If you can solve (or contribute to solving) a contact’s pressing problem you instantly gain credibility, rapport and top-of-mind position. That’s like gold for your business, but you won’t get it without …
Skill #2: Drawing (Asking Questions, Only Smarter)
Does your contact want to hear about you? Unless your reputation precedes you, the answer is likely no. They have a lot of things on their mind, the demands of multiple projects swirling around, and the last thing they’re going to want to do is spend time validating you on how interesting you are (hint: if they’re interested in what you do / who you are, they will take it upon themselves to ask).
So you don’t want to force facts about yourself onto them. Instead, you want to draw out the facts of their life that they are most interested in. Ask them how they got started. Ask them what they’re up to. Listen to their responses, and listen closer for emotional cues. When they talk about what they are doing, what do they sound most energized by? What do they sound most harried about?
Your contact will appreciate your interest, especially since your targeted questions show that you’re really listening. You know from experience the difference between when somebody “listens” to what you’re saying as opposed to when they’re actually “interested” in what you’re saying. Let the quality of your questions leave no doubt in your contact’s mind that you are focused on them.
Ultimately, as you pay attention to their verbal and non-verbal cues, and you draw out the answers are most emotionally charged for them, you’ll discover what their most important project is (or the one they’re most excited about). Then you can ask the the home-run question:
“What can I do to help you with (or add value to) what you’re doing?”
Naturally, you’re not trying to take on extra workload here, though.
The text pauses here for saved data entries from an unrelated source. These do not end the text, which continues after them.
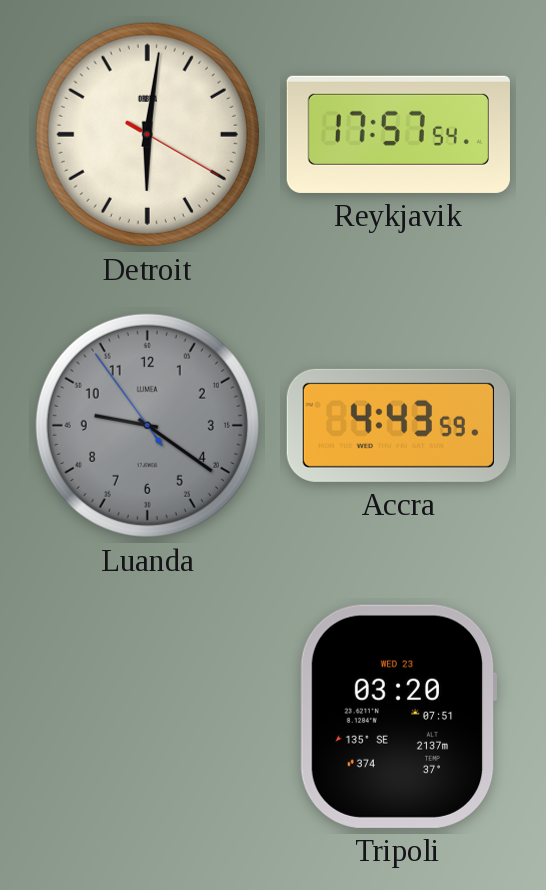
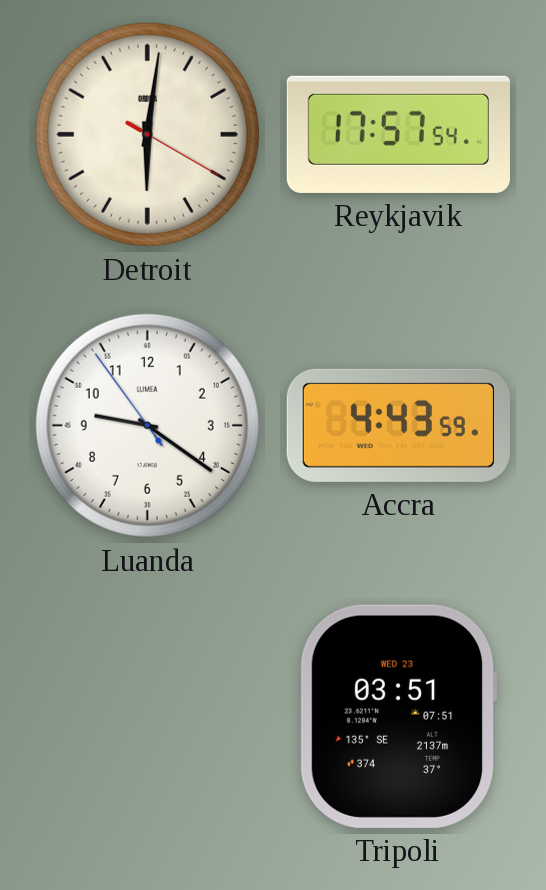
Luanda dial: grey -> white
Tripoli: 03:20 -> 03:51
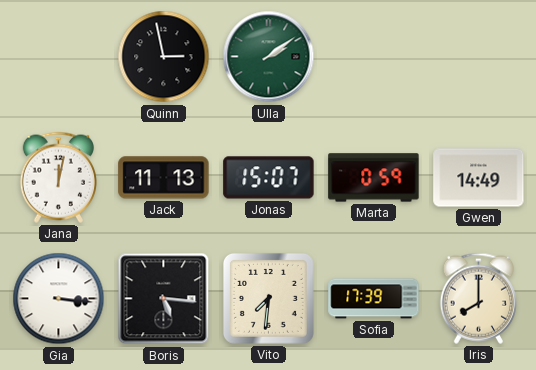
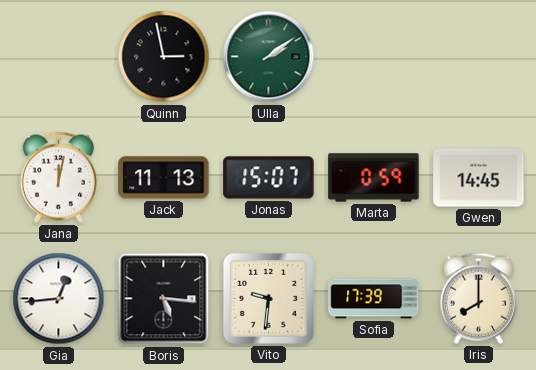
Gwen: 14:49 -> 14:45
Gia: 3:16 -> 12:44
Vito: 7:31 -> 9:31
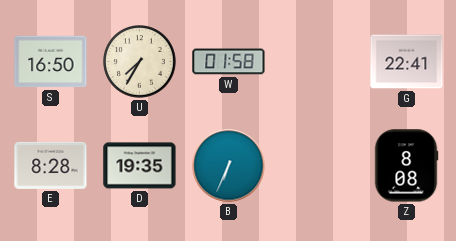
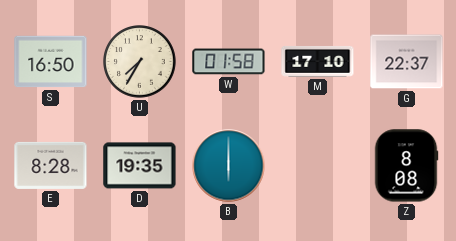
M: none -> 17:10
G: 22:41 -> 22:37
B: 6:34 -> 6:00
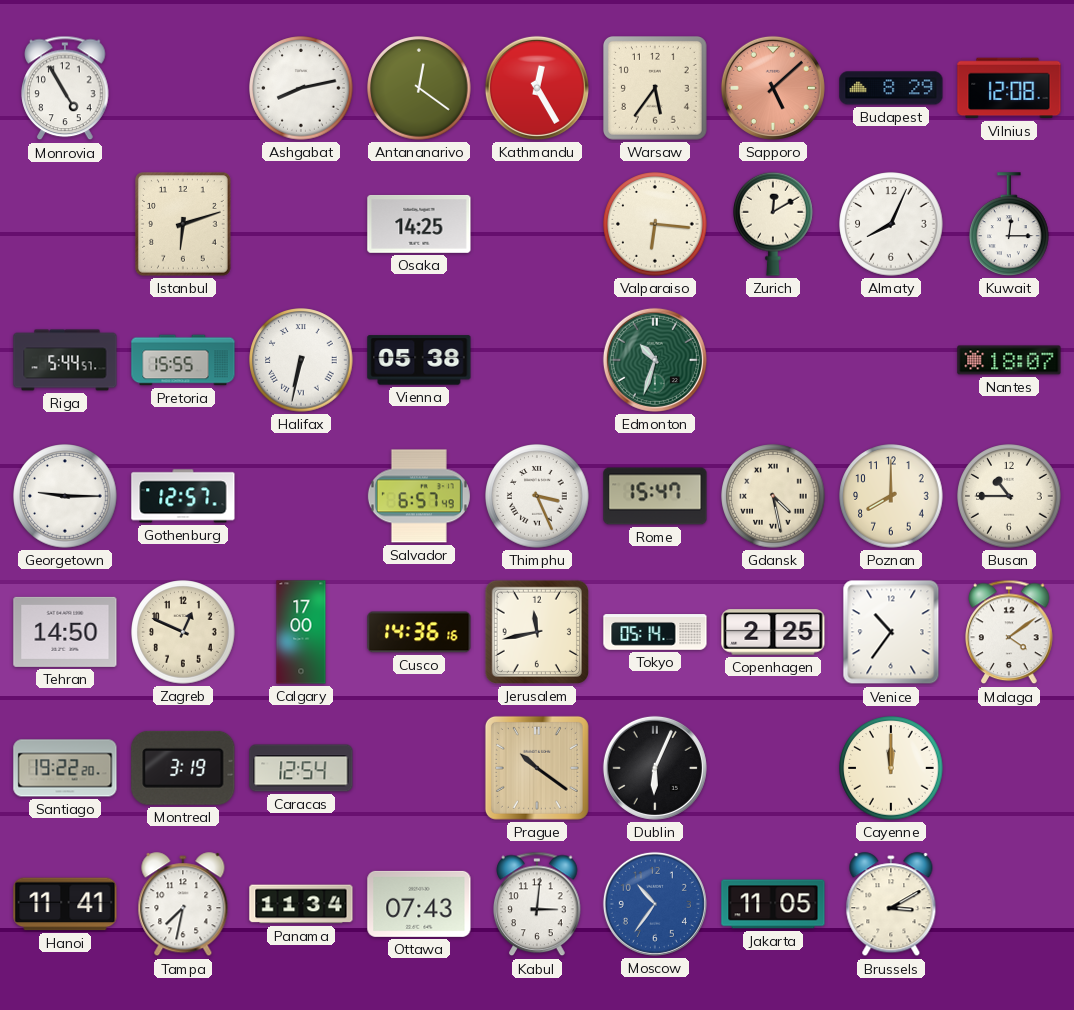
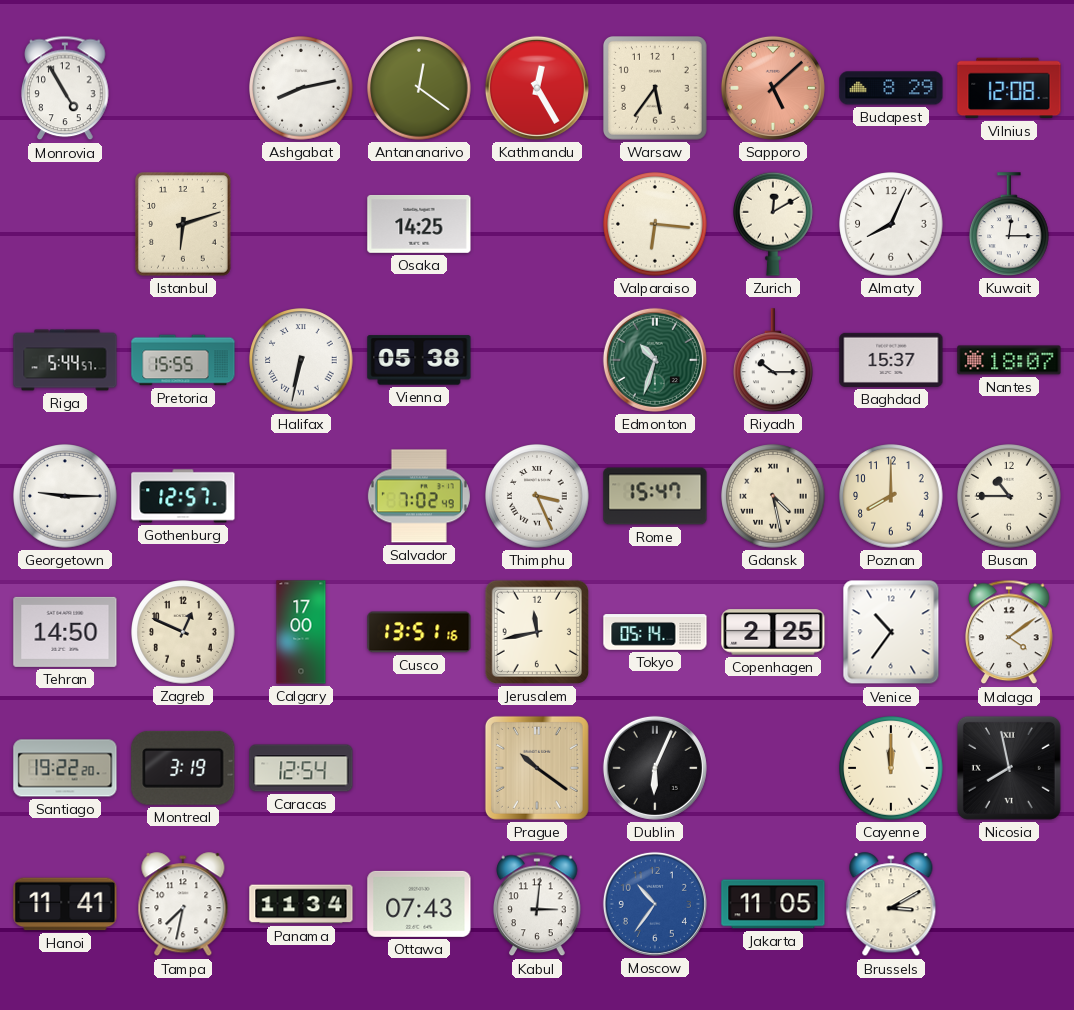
Riyadh: none -> 10:15
Baghdad: none -> 15:37
Salvador: 6:57 -> 7:02
Cusco: 14:36 -> 13:51
Nicosia: none -> 7:58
What you’re really after is discovering one of two things:
- Is there something that’s very easy for me to do that would be difficult for this contact to do? (If so, offering to help is a powerful way to make an unforgettable impression)
- Do I know the person who can solve this contact’s problem? (If so, a quick introduction may be all it takes to be the hero here).
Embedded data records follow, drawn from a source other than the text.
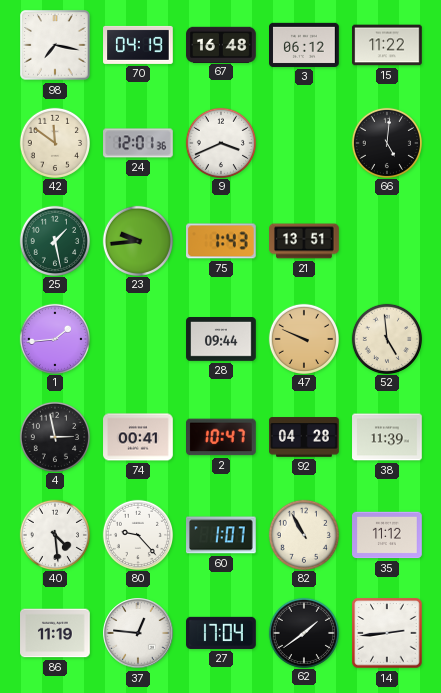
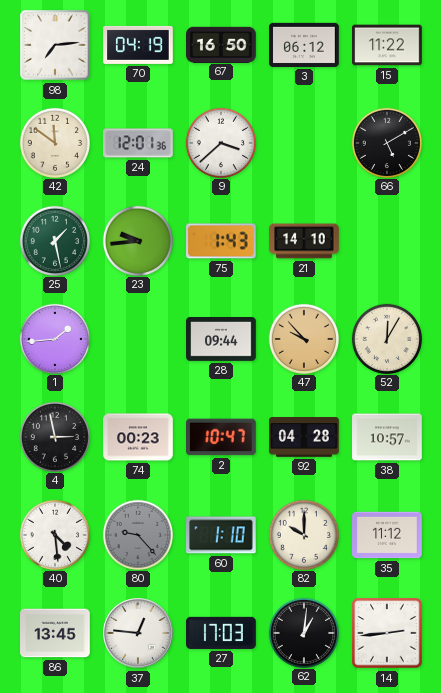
98: 7:17 -> 7:14
67: 16:48 -> 16:50
9: 3:41 -> 3:38
66: 5:01 -> 5:10
21: 13:51 -> 14:10
47: 9:49 -> 9:53
52: 4:59 -> 12:05
74: 00:41 -> 00:23
38: 11:39 -> 10:57
80 dial: white -> grey
60: 1:07 -> 1:10
82: 10:55 -> 10:00
86: 11:19 -> 13:45
27: 17:04 -> 17:03
62: 1:39 -> 1:01
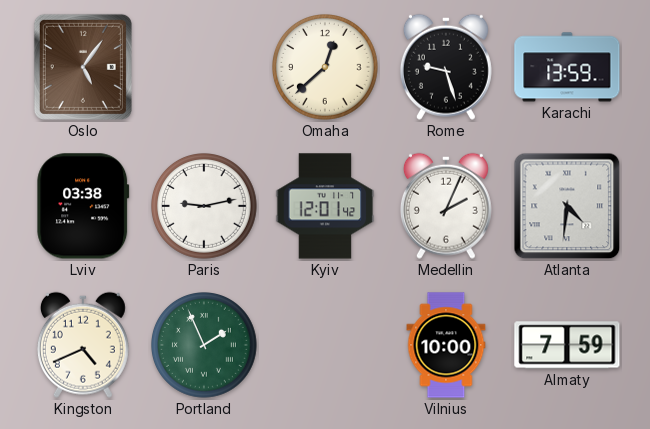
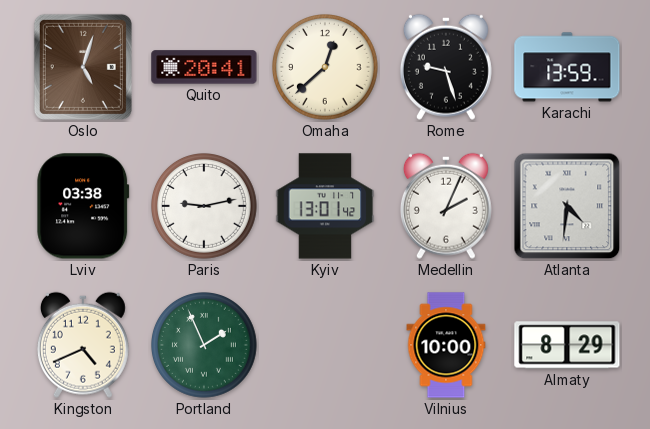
Oslo: 5:06 -> 5:03
Quito: none -> 20:41
Kyiv: 12:01 -> 13:01
Almaty: 7:59 -> 8:29
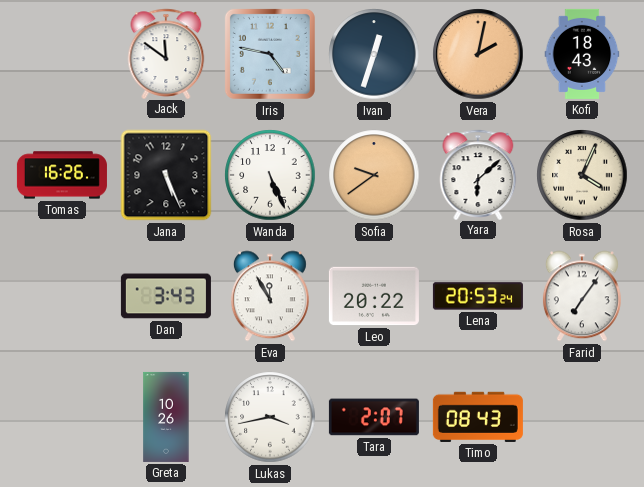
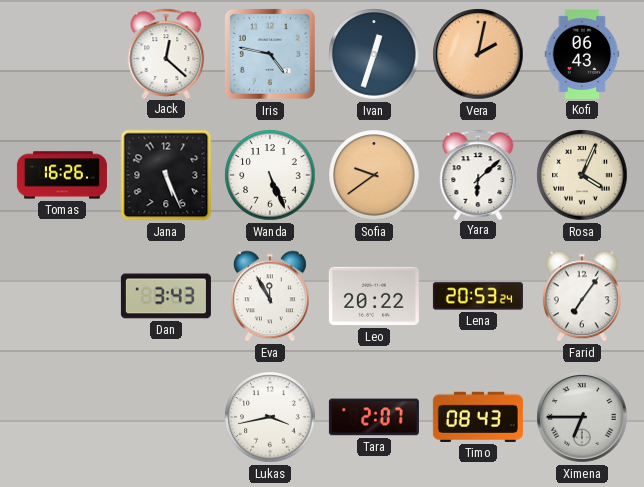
Jack: 11:51 -> 12:22
Kofi: 18:43 -> 06:43
Greta: 10:26 -> none
Ximena: none -> 6:45
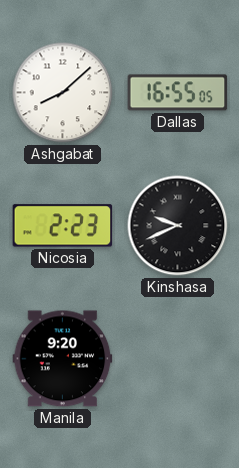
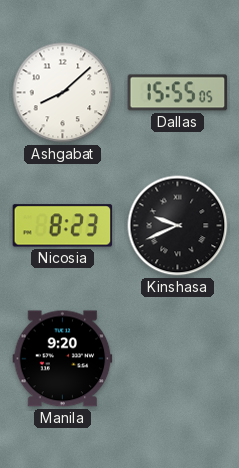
Dallas: 16:55 -> 15:55
Nicosia: 2:23 -> 8:23
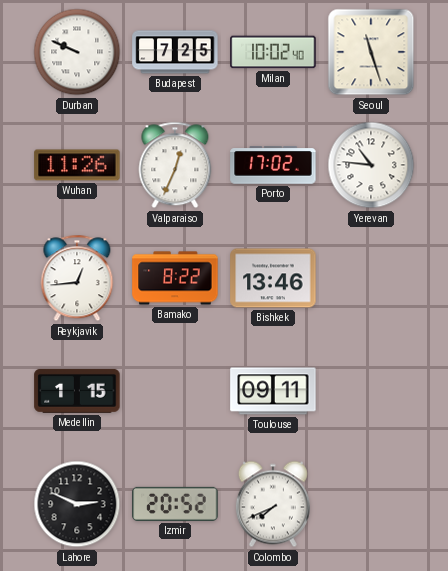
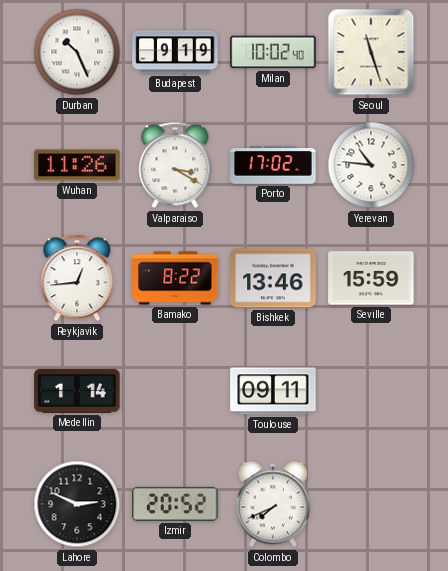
Durban: 9:49 -> 10:26
Budapest: 7:25 -> 9:19
Valparaiso: 12:34 -> 3:20
Seville: none -> 15:59
Medellin: 1:15 -> 1:14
Skill #3 -Following-Up (Don’t Be A One-Night Stand)
Don’t let follow-up be left to chance. After your initial flurry of contacts (which will come naturally because you’re adding value to their most important project, right?), you’ll need a natural “in” to allow you to keep the relationship alive. You want to stay top-of-mind with your contact so they have good reason to initiate staying in touch with you.
I’ll write more about how to manage your follow-ups, but for the moment, simply keep tabs on what they’re up to so you know when to contact them. If they have a project launching in 6 months, make a note to yourself to follow up with them to see how it’s going. And of course, ask them again how you can add value. ![]()
(More on this in an upcoming article.)
Skill #4 - Connecting (Continue to Give)
The more you build your network, the wider your sphere of influence will become. Your contacts list will contain a broader collections of skills and resources that you can leverage when you’re networking with new people.
When you realize that your new contact’s needs fit nicely with the skill sets of people you already know, ask them if they would like you to send an introductory email to break the ice. Connect them with useful people, and they will welcome your continued contact.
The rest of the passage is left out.